- _ABOUT THIS EXERCISE_:
Retype every line of the data below, starting with the first and ending with the line that contains "چت‌جی‌پی‌تی", but leave out the pictures.

- _THE INPUT_:
=== Begin Enclosure ===

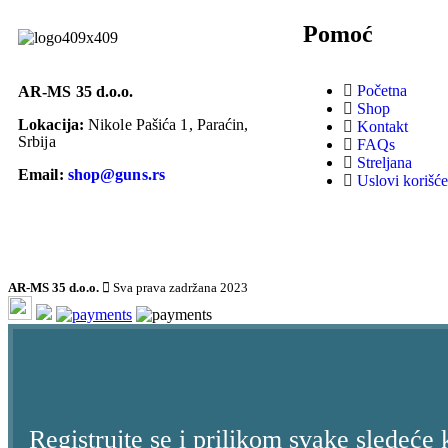
Pomoć
Početna
AR-MS 35 d.o.o.
Shop
Lokacija:
Nikole Pašića 1, Paraćin,
Kontakt
Srbija
FAQs
Streljana
Email:
shop@guns.rs
Uslovi korišće
AR-MS 35 d.o.o.
Sva prava zadržana 2023
Registrujte se i prilikom svake sledeće 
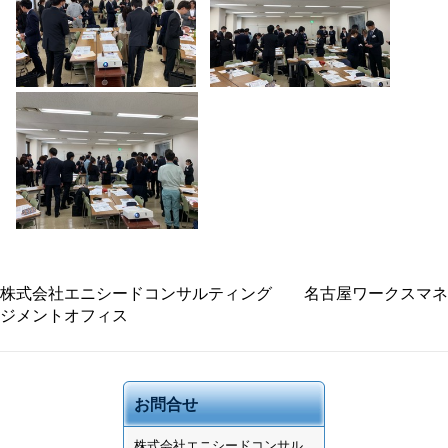
株式会社エニシードコンサルティング 名古屋ワークスマネ
ジメントオフィス
お問合せ
株式会社
エニシードコンサル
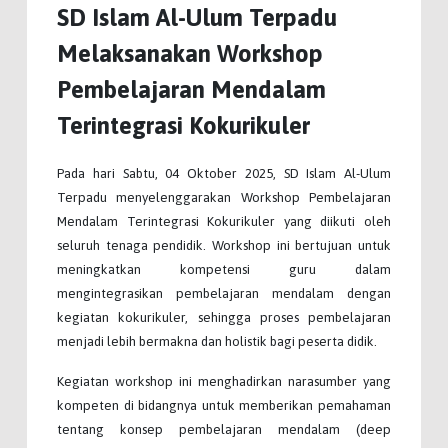
SD Islam Al-Ulum Terpadu
Melaksanakan Workshop
Pembelajaran Mendalam
Terintegrasi Kokurikuler
Pada hari Sabtu, 04 Oktober 2025, SD Islam Al-Ulum
Terpadu menyelenggarakan Workshop Pembelajaran
Mendalam Terintegrasi Kokurikuler yang diikuti oleh
seluruh tenaga pendidik. Workshop ini bertujuan untuk
meningkatkan kompetensi guru dalam
mengintegrasikan pembelajaran mendalam dengan
kegiatan kokurikuler, sehingga proses pembelajaran
menjadi lebih bermakna dan holistik bagi peserta didik.
Kegiatan workshop ini menghadirkan narasumber yang
kompeten di bidangnya untuk memberikan pemahaman
tentang konsep pembelajaran mendalam (deep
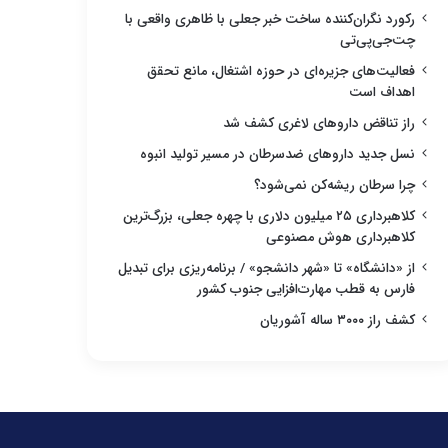
رکورد نگران‌کننده ساخت خبر جعلی با ظاهری واقعی با
چت‌جی‌پی‌تی
فعالیت‌های جزیره‌ای در حوزه اشتغال، مانع تحقق
اهداف است
راز تناقض داروهای لاغری کشف شد
نسل جدید داروهای ضدسرطان در مسیر تولید انبوه
چرا سرطان ریشه‌کن نمی‌شود؟
کلاهبرداری ۲۵ میلیون دلاری با چهره جعلی، بزرگ‌ترین
کلاهبرداری هوش مصنوعی
از «دانشگاه» تا «شهر دانشجو» / برنامه‌ریزی برای تبدیل
فارس به قطب مهارت‌افزایی جنوب کشور
کشف راز ۳۰۰۰ ساله آشوریان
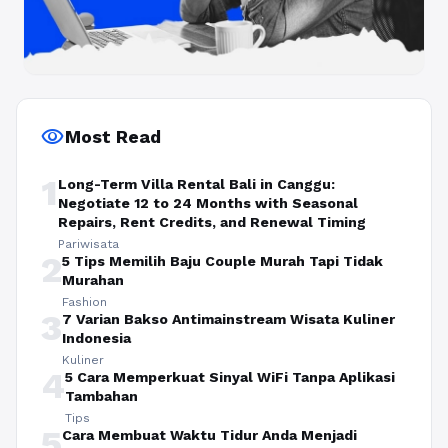
visibility
Most Read
1
Long-Term Villa Rental Bali in Canggu:
Negotiate 12 to 24 Months with Seasonal
Repairs, Rent Credits, and Renewal Timing
Pariwisata
2
5 Tips Memilih Baju Couple Murah Tapi Tidak
Murahan
Fashion
3
7 Varian Bakso Antimainstream Wisata Kuliner
Indonesia
Kuliner
4
5 Cara Memperkuat Sinyal WiFi Tanpa Aplikasi
Tambahan
Tips
5
Cara Membuat Waktu Tidur Anda Menjadi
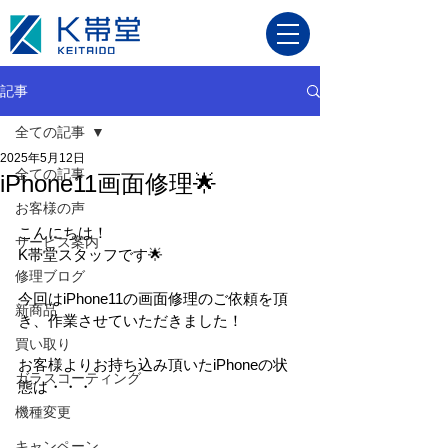
記事
全ての記事
2025年5月12日
全ての記事
iPhone11画面修理🌟
お客様の声
こんにちは！
サービス案内
K帯堂スタッフです🌟
修理ブログ
今回はiPhone11の画面修理のご依頼を頂
新商品
き、作業させていただきました！
買い取り
お客様よりお持ち込み頂いたiPhoneの状
ガラスコーティング
態は・・・
機種変更
キャンペーン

=== End Enclosure ===

- _ANSWER BOX_:
Pomoć
Početna
AR-MS 35 d.o.o.
Shop
Lokacija:
Nikole Pašića 1, Paraćin,
Kontakt
Srbija
FAQs
Streljana
Email:
shop@guns.rs
Uslovi korišće
AR-MS 35 d.o.o.
Sva prava zadržana 2023
Registrujte se i prilikom svake sledeće 
株式会社エニシードコンサルティング 名古屋ワークスマネ
ジメントオフィス
お問合せ
株式会社
エニシードコンサル
SD Islam Al-Ulum Terpadu
Melaksanakan Workshop
Pembelajaran Mendalam
Terintegrasi Kokurikuler
Pada hari Sabtu, 04 Oktober 2025, SD Islam Al-Ulum
Terpadu menyelenggarakan Workshop Pembelajaran
Mendalam Terintegrasi Kokurikuler yang diikuti oleh
seluruh tenaga pendidik. Workshop ini bertujuan untuk
meningkatkan kompetensi guru dalam
mengintegrasikan pembelajaran mendalam dengan
kegiatan kokurikuler, sehingga proses pembelajaran
menjadi lebih bermakna dan holistik bagi peserta didik.
Kegiatan workshop ini menghadirkan narasumber yang
kompeten di bidangnya untuk memberikan pemahaman
tentang konsep pembelajaran mendalam (deep
رکورد نگران‌کننده ساخت خبر جعلی با ظاهری واقعی با
چت‌جی‌پی‌تی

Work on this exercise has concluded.